This is a server that accepts a single example from a LTLTalk user together with the corresponding natural language definitions, and tries to generalize it to a definition.
- create a virtual environment for python3 (for example, using virtualenvwrapper)
- run
pip install -r requirements.txt
- run
export FLASK_APP=flask-routes.py
(or add it to the.bashrc
file)
flask run
. (The server will run on the port 5000 by default)
This section covers running the experiments as presented in the paper Interactive Synhtesis of Temporal Specifications from Examples and Natural Language.
Tasks (Table 1 in the paper) are listed in
experiments/multiple_examples_experiments_worlds/
folder.
Run the script /run.sh
.
Inside this script, there is a command
python experiments/interaction_experiment.py --tests_definition_folder=experiments/multiple_examples_experiments_world --num_repetitions=5 --max_depth 4 --num_init_candidates 5 –-output=results.csv –ondensed_output=condensed_results.csv --optimizer_criterion=pareto --num_examples=1
The command first specifies where to take the input data from (tests_definition_folder), how many times to repeat the experiment for each task (num_repetitions), what depth of the formula to use (max_depth), how many initial candidates to use (num_init_candidates) and how many examples to take from the input for each tasks (num_examples. Here we take 1, but there are max 2 available in the input). Note a slightly different way of specifying max_depth and num_init_candidates: these can be a list of numbers so the equality sign is not used (as will be used in following sections). The results corresponding to Table2 are written in condensed_results.csv (the detailed version is in results.csv).
- run the script
run_no_hints.sh
. It contains the same command as run.sh with additional option --no_hints - the results will be in the files
condensedResultsNoHints.csv
andresultsNoHints.csv
(or, specify a different file when running the command)
- run the script
run_vary_parameters.sh
. The script contains the commandpython experiments/interaction_experiment.py --tests_definition_folder=experiments/multiple_examples_experiments_world --num_repetitions=5 --max_depth 1 3 5 7 --num_init_candidates 2 3 4 5 6 --condensed_output=condensedResultsVaryingParameters.csv --output=resultsVaryingParameters.csv --optimizer_criterion=pareto --num_examples=1
(the values for max_depth and num_init_candidates are changed with respect to run.sh) and run it. This will take a pretty long time as there are 10x4x5x5 experiments inside (number of tasks x values of depths x values of number of candidates x number of repetitions).

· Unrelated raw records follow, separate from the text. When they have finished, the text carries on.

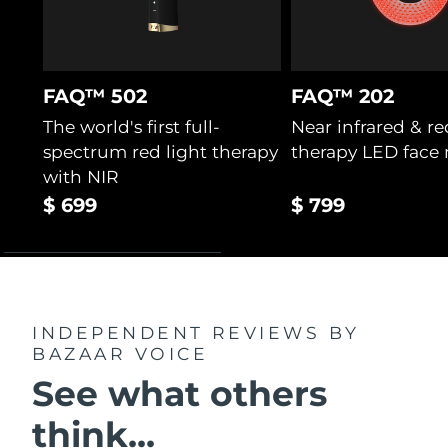
FAQ™ 502
FAQ™ 202
The world's first full-
Near infrared & re
spectrum red light therapy
therapy LED face
with NIR
$ 699
$ 799
INDEPENDENT REVIEWS
BY
BAZAAR VOICE
See what others
think...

Install frontend, semantic parser, and interactive synthesis engine locally. To install each part, please follow the instructions in the corresponding repositories.
In order to have a view of the overall system (as shown in Fig. 2 of the paper), do the following: Terminal 1:
- navigate to the ltltalk-backend directory and run
./interactive/run @mode=ltltalk
Terminal 2:
- navigate to interactive-synthesis directory
- run `workon ltlTalk' (to use the correct python virtual environment)
- run `flask run'
Terminal 3:
- navigate to the frontend directory
- enter folder
voxelurn
- run
yarn start
Terminal 1 runs the naturalization server (described in Section 5 of the paper). Terminal 2 runs the interactive synthesis server (described in Section 4 of the paper). Finally, Terminal 3 runs the frontend. Upon running yarn start
, a firefox window should open. If this does not happen, visit localhost:3000
in a browser.
Navigate to the Play tab of the frontend. (For the moment, disregard other tabs as they are not completely up to date.) To test the system, try the example from the paper:
- write
take one red item from 7,4
- the robot will not know what is meant by that and will ask for clarification: do it using arrows and pressing P for picking (these instructions will be provided in the frontend as well)
- the system will show a couple of demonstrations for which you have to judge whether or not they fit to the intended command. (This process is not deterministic so the number of questions can vary.)
- once the process is finished, try
take every triangle item from 10, 8
. Now, the system should be able to parse it and execute the action.